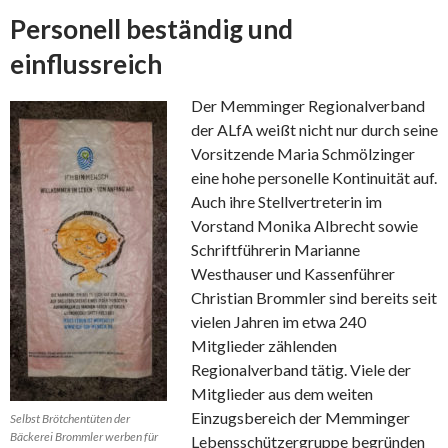
Personell beständig und
einflussreich
Der Memminger Regionalverband
der ALfA weißt nicht nur durch seine
Vorsitzende Maria Schmölzinger
eine hohe personelle Kontinuität auf.
Auch ihre Stellvertreterin im
Vorstand Monika Albrecht sowie
Schriftführerin Marianne
Westhauser und Kassenführer
Christian Brommler sind bereits seit
vielen Jahren im etwa 240
Mitglieder zählenden
Regionalverband tätig. Viele der
Mitglieder aus dem weiten
Einzugsbereich der Memminger
Selbst Brötchentüten der
Bäckerei Brommler werben für
Lebensschützergruppe begründen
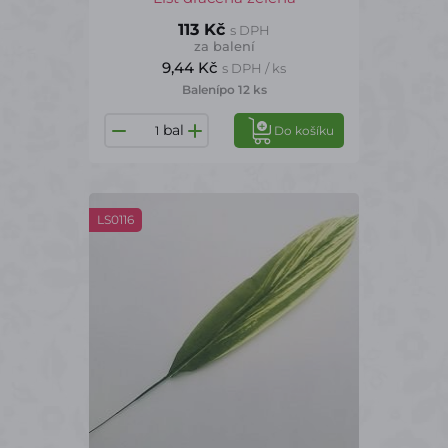
113 Kč
s DPH
za balení
9,44 Kč
s DPH / ks
Balení
po 12 ks
bal
Do košíku
LS0116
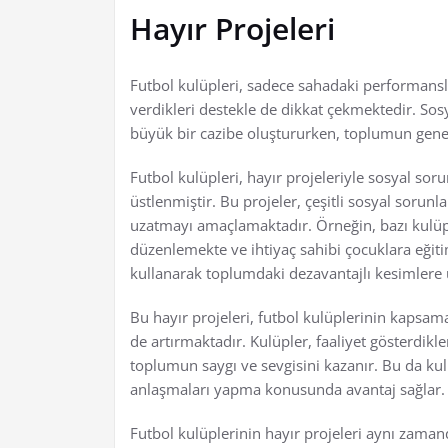
Hayır Projeleri
Futbol kulüpleri, sadece sahadaki performansl
verdikleri destekle de dikkat çekmektedir. Sosy
büyük bir cazibe oluştururken, toplumun geneli
Futbol kulüpleri, hayır projeleriyle sosyal sor
üstlenmiştir. Bu projeler, çeşitli sosyal sorun
uzatmayı amaçlamaktadır. Örneğin, bazı kulüp
düzenlemekte ve ihtiyaç sahibi çocuklara eğit
kullanarak toplumdaki dezavantajlı kesimlere
Bu hayır projeleri, futbol kulüplerinin kapsam
de artırmaktadır. Kulüpler, faaliyet gösterdik
toplumun saygı ve sevgisini kazanır. Bu da kul
anlaşmaları yapma konusunda avantaj sağlar.
Futbol kulüplerinin hayır projeleri aynı zaman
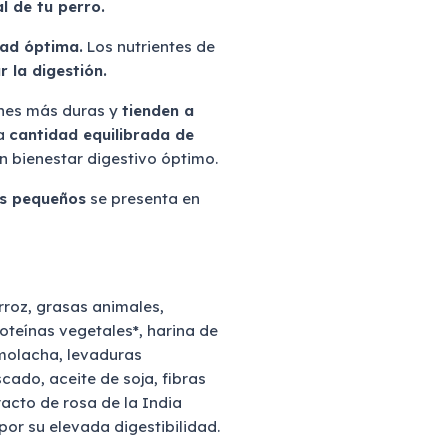
al de tu perro.
dad óptima.
Los nutrientes de
ar la digestión.
ones más duras y
tienden a
na
cantidad equilibrada de
 bienestar digestivo óptimo.
os pequeños
se presenta en
rroz, grasas animales,
oteínas vegetales*, harina de
emolacha, levaduras
cado, aceite de soja, fibras
racto de rosa de la India
 por su elevada digestibilidad.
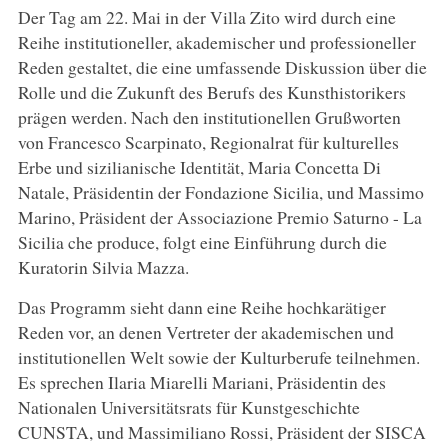
Der Tag am 22. Mai in der Villa Zito wird durch eine
Reihe institutioneller, akademischer und professioneller
Reden gestaltet, die eine umfassende Diskussion über die
Rolle und die Zukunft des Berufs des Kunsthistorikers
prägen werden. Nach den institutionellen Grußworten
von Francesco Scarpinato, Regionalrat für kulturelles
Erbe und sizilianische Identität, Maria Concetta Di
Natale, Präsidentin der Fondazione Sicilia, und Massimo
Marino, Präsident der Associazione Premio Saturno - La
Sicilia che produce, folgt eine Einführung durch die
Kuratorin Silvia Mazza.
Das Programm sieht dann eine Reihe hochkarätiger
Reden vor, an denen Vertreter der akademischen und
institutionellen Welt sowie der Kulturberufe teilnehmen.
Es sprechen Ilaria Miarelli Mariani, Präsidentin des
Nationalen Universitätsrats für Kunstgeschichte
CUNSTA, und Massimiliano Rossi, Präsident der SISCA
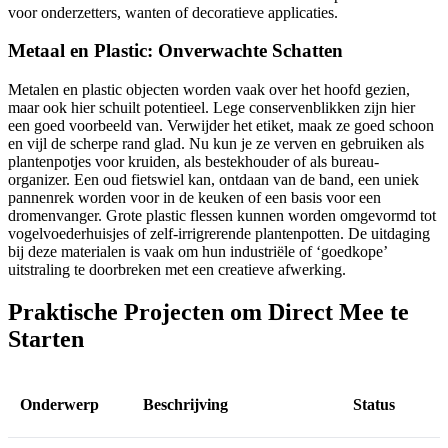
voor onderzetters, wanten of decoratieve applicaties.
Metaal en Plastic: Onverwachte Schatten
Metalen en plastic objecten worden vaak over het hoofd gezien,
maar ook hier schuilt potentieel. Lege conservenblikken zijn hier
een goed voorbeeld van. Verwijder het etiket, maak ze goed schoon
en vijl de scherpe rand glad. Nu kun je ze verven en gebruiken als
plantenpotjes voor kruiden, als bestekhouder of als bureau-
organizer. Een oud fietswiel kan, ontdaan van de band, een uniek
pannenrek worden voor in de keuken of een basis voor een
dromenvanger. Grote plastic flessen kunnen worden omgevormd tot
vogelvoederhuisjes of zelf-irrigrerende plantenpotten. De uitdaging
bij deze materialen is vaak om hun industriële of ‘goedkope’
uitstraling te doorbreken met een creatieve afwerking.
Praktische Projecten om Direct Mee te
Starten
Onderwerp
Beschrijving
Status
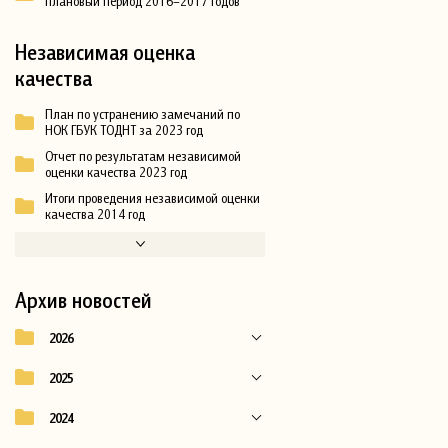
плановый период 2016–2017 годов
Независимая оценка
качества
План по устранению замечаний по
НОК ГБУК ТОДНТ за 2023 год
Отчет по результатам независимой
оценки качества 2023 год
Итоги проведения независимой оценки
качества 2014 год
Архив новостей
2026
2025
2024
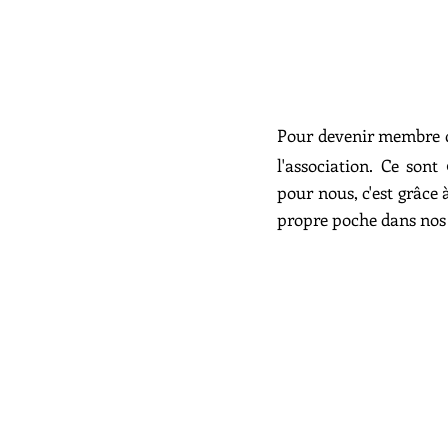
Pour devenir membre d
l'association. Ce sont
pour nous, c'est grâce
propre poche dans nos 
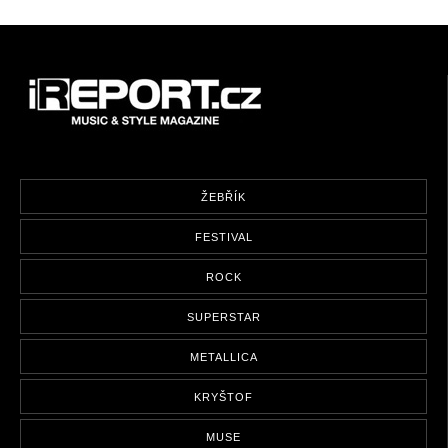
ŽEBŘÍK
FESTIVAL
ROCK
SUPERSTAR
METALLICA
KRYŠTOF
MUSE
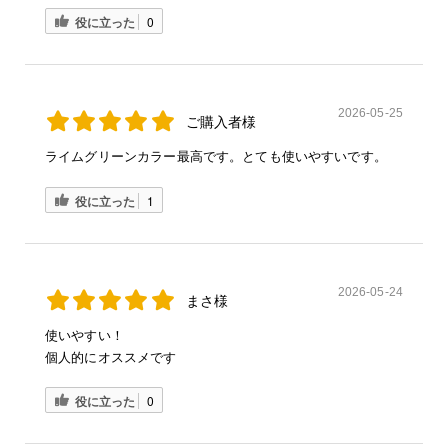
役に立った
0
2026-05-25
ご購入者様
ライムグリーンカラー最高です。とても使いやすいです。
役に立った
1
2026-05-24
まさ様
使いやすい！
個人的にオススメです
役に立った
0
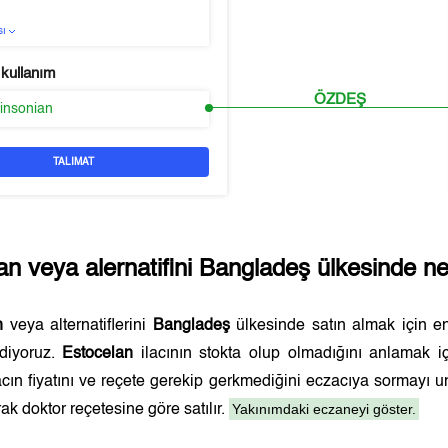
sı
 kullanım
ÖZDEŞ
kinsonian
TALIMAT
an
veya alernatifini
Bangladeş
ülkesinde ner
n
veya alternatiflerini
Bangladeş
ülkesinde satın almak için 
ediyoruz.
Estocelan
ilacının stokta olup olmadığını anlamak i
lacın fiyatını ve reçete gerekip gerkmediğini eczacıya sormayı 
Yakınımdaki eczaneyi göster.
ak doktor reçetesine göre satılır.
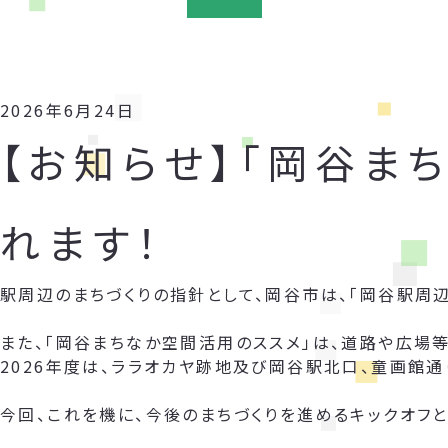
2026年6月24日
【お知らせ】「岡谷ま
れます！
駅周辺のまちづくりの指針として、岡谷市は、「岡谷駅周
また、「岡谷まちなか空間活用のススメ」は、道路や広場
2026年度は、ララオカヤ跡地及び岡谷駅北口、童画館通
今回、これを機に、今後のまちづくりを進めるキックオフと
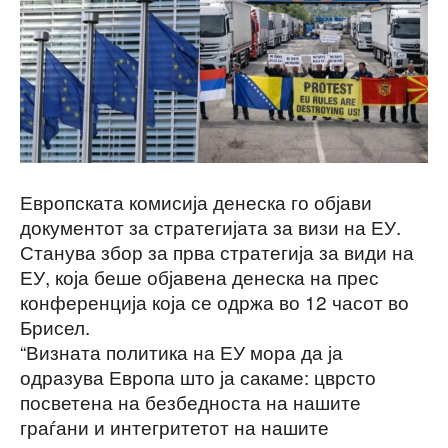
Европската комисија денеска го објави
документот за стратегијата за визи на ЕУ.
Станува збор за прва стратегија за види на
ЕУ, која беше објавена денеска на прес
конференција која се одржа во 12 часот во
Брисел.
“Визната политика на ЕУ мора да ја
одразува Европа што ја сакаме: цврсто
посветена на безбедноста на нашите
граѓани и интегритетот на нашите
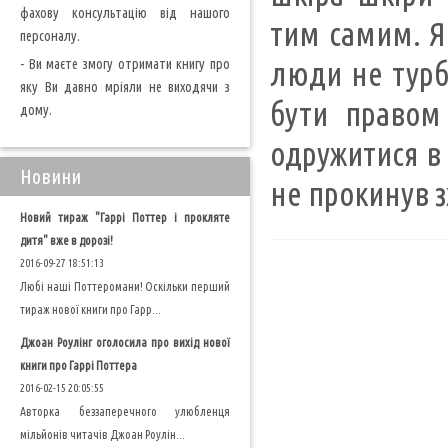
фахову консультацію від нашого
тим самим. Я 
персоналу.
- Ви маєте змогу отримати книгу про
люди не турб
яку Ви давно мріяли не виходячи з
бути правом
дому.
одружитися в 
Новини
не прокинув з
Новий тираж "Гаррі Поттер і прокляте
дитя" вже в дорозі!
2016-09-27 18:51:13
Любі наші Поттеромани! Оскільки перший
тираж нової книги про Гарр...
Джоан Роулінг оголосила про вихід нової
книги про Гаррі Поттера
2016-02-15 20:05:55
Авторка беззаперечного улюбленця
мільйонів читачів Джоан Роулін...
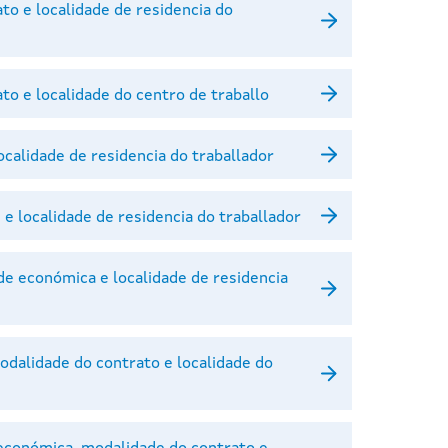
to e localidade de residencia do
to e localidade do centro de traballo
ocalidade de residencia do traballador
 e localidade de residencia do traballador
ade económica e localidade de residencia
odalidade do contrato e localidade do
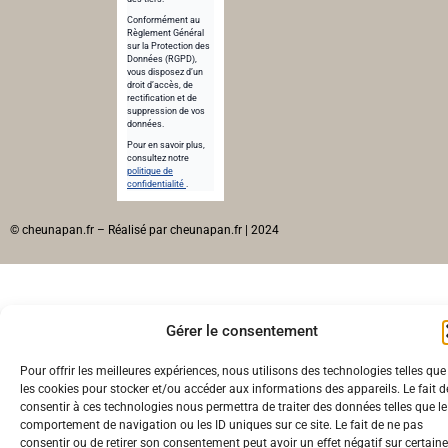
Conformément au
Règlement Général
sur la Protection des
Données (RGPD),
vous disposez d’un
droit d’accès, de
rectification et de
suppression de vos
données.
Pour en savoir plus,
consultez notre
politique de
confidentialité
.
© cheunapan.fr – Réalisé par cheunapan.fr | 2024
Gérer le consentement
Pour offrir les meilleures expériences, nous utilisons des technologies telles que
les cookies pour stocker et/ou accéder aux informations des appareils. Le fait d
consentir à ces technologies nous permettra de traiter des données telles que le
comportement de navigation ou les ID uniques sur ce site. Le fait de ne pas
consentir ou de retirer son consentement peut avoir un effet négatif sur certain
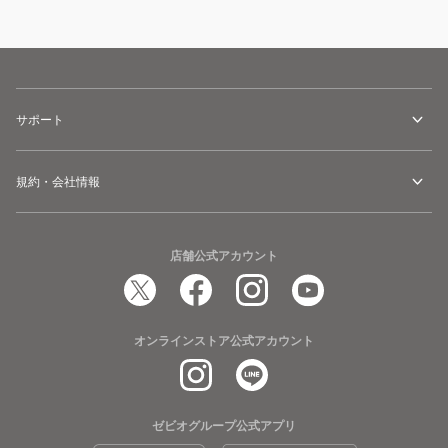
サポート
規約・会社情報
店舗公式アカウント
オンラインストア公式アカウント
ゼビオグループ公式アプリ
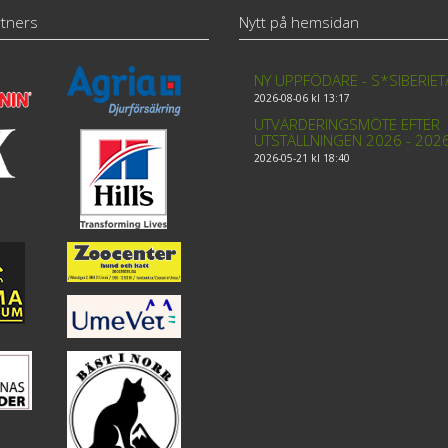
tners
Nytt på hemsidan
NY UPPFÖDARE - S*SIBERIE
2026-08-06 kl 13:17
UTVÄRDERINGSMÖTE EFTER
UTSTÄLLNINGEN 2026 - 202
2026-05-21 kl 18:40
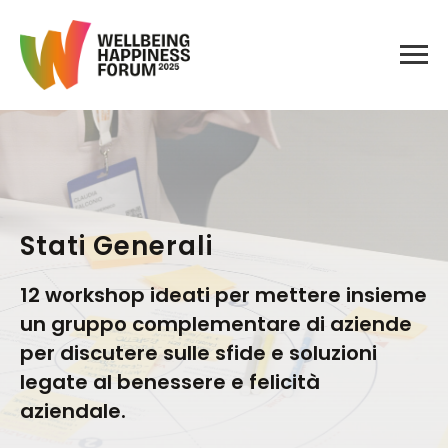
Stati Generali
12 workshop ideati per mettere insieme
un gruppo complementare di aziende
per discutere sulle sfide e soluzioni
legate al benessere e felicità
aziendale.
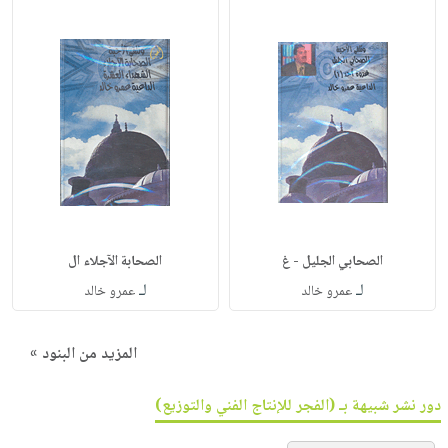
الصحابي الجليل - غ
الصحابة الآجلاء ال
لـ
لـ
عمرو خالد
عمرو خالد
المزيد من البنود »
دور نشر شبيهة بـ (الفجر للإنتاج الفني والتوزيع)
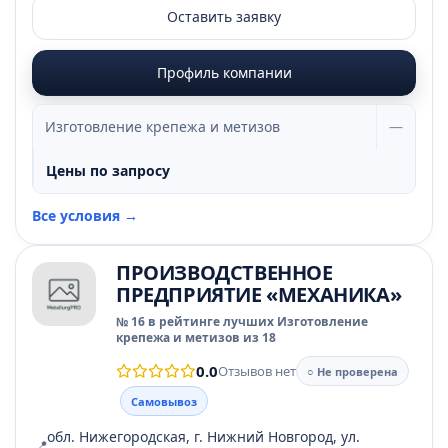
Оставить заявку
Профиль компании
Изготовление крепежа и метизов
—
Цены по запросу
Все условия →
ПРОИЗВОДСТВЕННОЕ
ПРЕДПРИЯТИЕ «МЕХАНИКА»
№ 16 в рейтинге лучших Изготовление
крепежа и метизов из 18
0.0
Отзывов нет
○ Не проверена
Самовывоз
обл. Нижегородская, г. Нижний Новгород, ул.
📍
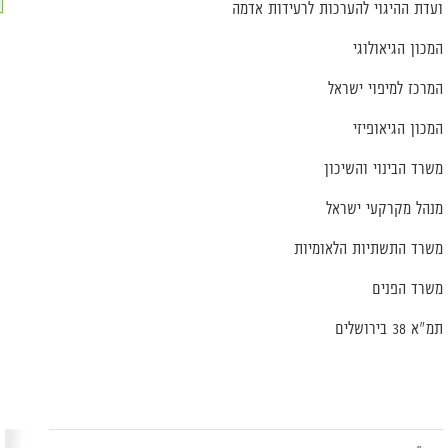
ועדת ההיגוי להערכות לרעידות אדמה
המכון הגיאולוגי
המרכז למיפוי ישראל
המכון הגיאופיזי
משרד הבינוי והשיכון
מנהל מקרקעי ישראל
משרד התשתיות הלאומיות
משרד הפנים
תמ"א 38 בירושלים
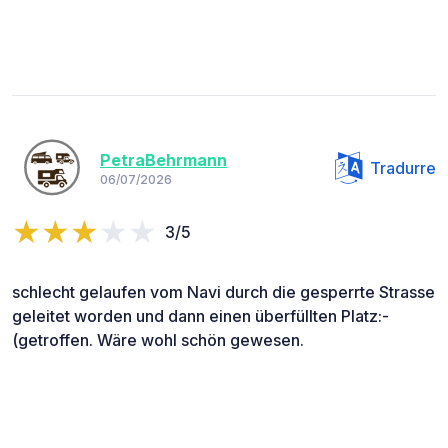
PetraBehrmann
Tradurre
06/07/2026
3/5
schlecht gelaufen vom Navi durch die gesperrte Strasse
geleitet worden und dann einen überfüllten Platz:-
(getroffen. Wäre wohl schön gewesen.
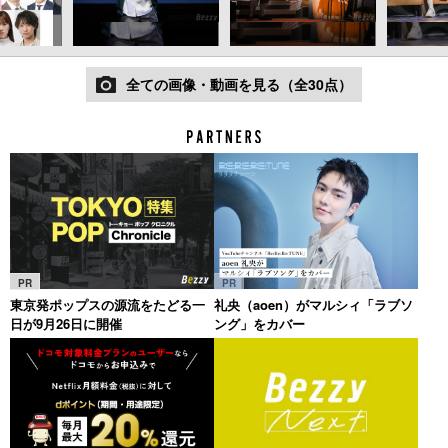
全ての画像・動画を見る（全30点）
PR
PR
東京発ポップスの源流をたどる一
礼央（aoen）がマルシィ「ラブソ
日が9月26日に開催
ング」をカバー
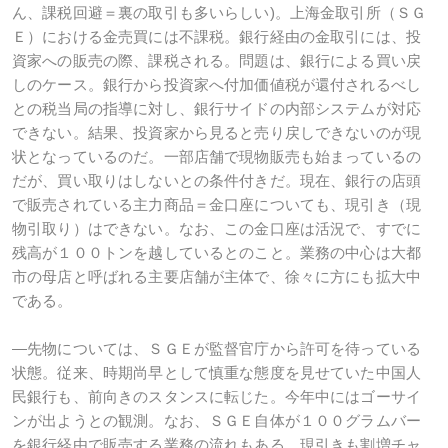
ん、課税回避＝裏の取引も多いらしい)。上海金取引所（ＳＧ
Ｅ）における金売買には不課税。銀行経由の金取引には、投
資家への販売の際、課税される。問題は、銀行による買い戻
しのケース。銀行から投資家へ付加価値税が還付されるべし
との税当局の指導に対し、銀行サイドの内部システムが対応
できない。結果、投資家から見ると売り戻しできないのが現
状となっているのだ。一部店舗で現物販売も始まっているの
だが、買い取りはしないとの条件付きだ。現在、銀行の店頭
で販売されている主力商品＝金口座についても、現引き（現
物引取り）はできない。なお、この金口座は活況で、すでに
残高が１００トンを越しているとのこと。業務の中心は大都
市の母店と呼ばれる主要店舗が主体で、徐々に方にも拡大中
である。
―先物については、ＳＧＥが監督官庁から許可を待っている
状態。従来、時期尚早として慎重な態度を見せていた中国人
民銀行も、前向きのスタンスに転じた。今年中にはゴーサイ
ンが出ようとの観測。なお、ＳＧＥ自体が１００グラムバー
を銀行経由で販売する業務の流れもある。現引きも割増チャ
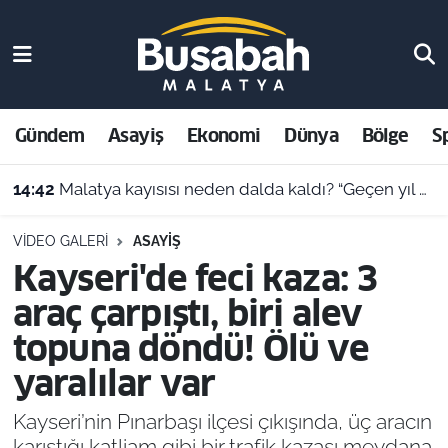
Gündem
Malatya Nöbetçi Eczaneler
Asayiş
Malatya Hava Durumu
Gündem
Asayiş
Ekonomi
Dünya
Bölge
S
Ekonomi
Malatya Namaz Vakitleri
14:42
Malatya kayısısı neden dalda kaldı? “Geçen yıl 400 TL’ydi, bu yıl 230 lira!”
Dünya
Malatya Trafik Yoğunluk Haritası
VIDEO GALERI
ASAYIŞ
Kayseri'de feci kaza: 3
Bölge
Süper Lig Puan Durumu ve Fikstür
araç çarpıştı, biri alev
Spor
Tüm Manşetler
topuna döndü! Ölü ve
yaralılar var
Resmi İlanlar
Son Dakika Haberleri
Kayseri’nin Pınarbaşı ilçesi çıkışında, üç aracın
Haber Arşivi
karıştığı katliam gibi bir trafik kazası meydana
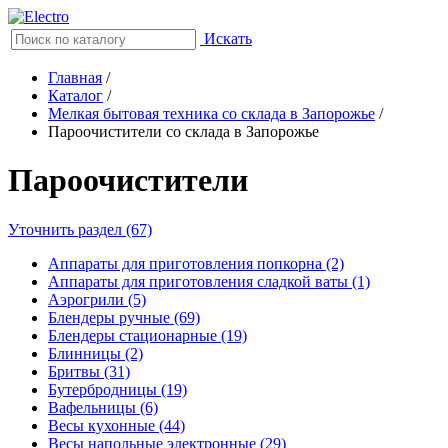
Искать
Главная
/
Каталог
/
Мелкая бытовая техника со склада в Запорожье
/
Пароочистители со склада в Запорожье
Пароочистители
Уточнить раздел (67)
Аппараты для приготовления попкорна (2)
Аппараты для приготовления сладкой ваты (1)
Аэрогрили (5)
Блендеры ручные (69)
Блендеры стационарные (19)
Блинницы (2)
Бритвы (31)
Бутербродницы (19)
Вафельницы (6)
Весы кухонные (44)
Весы напольные электронные (29)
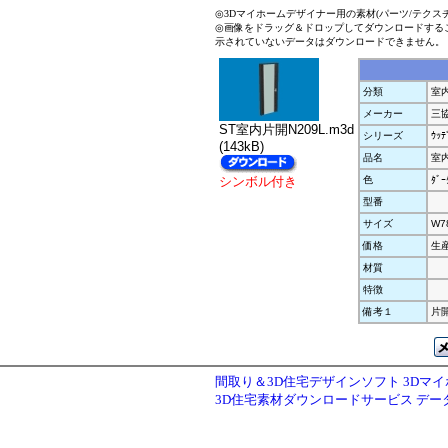
◎3Dマイホームデザイナー用の素材(パーツ/テクス
◎画像をドラッグ＆ドロップしてダウンロードする
示されていないデータはダウンロードできません。
分類
室
メーカー
三
ST室内片開N209L.m3d
シリーズ
ｳｯﾃ
(143kB)
品名
室内
シンボル付き
色
ﾀﾞｰ
型番
サイズ
W7
価格
生
材質
特徴
備考１
片開
間取り＆3D住宅デザインソフト 3Dマ
3D住宅素材ダウンロードサービス デ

= = = = = = =

Within the material above, only the stretch from the line holding "ライムグリーンカラー最高です。とても使いやすいです。" through the line holding "тираж нової книги про Гарр..." is to be restated exactly. Pictures are dropped.

ライムグリーンカラー最高です。とても使いやすいです。
役に立った
1
2026-05-24
まさ様
使いやすい！
個人的にオススメです
役に立った
0
sı
 kullanım
ÖZDEŞ
kinsonian
TALIMAT
an
veya alernatifini
Bangladeş
ülkesinde ner
n
veya alternatiflerini
Bangladeş
ülkesinde satın almak için 
ediyoruz.
Estocelan
ilacının stokta olup olmadığını anlamak i
lacın fiyatını ve reçete gerekip gerkmediğini eczacıya sormayı 
Yakınımdaki eczaneyi göster.
ak doktor reçetesine göre satılır.
2026年6月24日
【お知らせ】「岡谷ま
れます！
駅周辺のまちづくりの指針として、岡谷市は、「岡谷駅周
また、「岡谷まちなか空間活用のススメ」は、道路や広場
2026年度は、ララオカヤ跡地及び岡谷駅北口、童画館通
今回、これを機に、今後のまちづくりを進めるキックオフと
Европската комисија денеска го објави
документот за стратегијата за визи на ЕУ.
Станува збор за прва стратегија за види на
ЕУ, која беше објавена денеска на прес
конференција која се одржа во 12 часот во
Брисел.
“Визната политика на ЕУ мора да ја
одразува Европа што ја сакаме: цврсто
посветена на безбедноста на нашите
граѓани и интегритетот на нашите
фахову консультацію від нашого
тим самим. Я 
персоналу.
- Ви маєте змогу отримати книгу про
люди не турб
яку Ви давно мріяли не виходячи з
бути правом
дому.
одружитися в 
Новини
не прокинув з
Новий тираж "Гаррі Поттер і прокляте
дитя" вже в дорозі!
2016-09-27 18:51:13
Любі наші Поттеромани! Оскільки перший
тираж нової книги про Гарр...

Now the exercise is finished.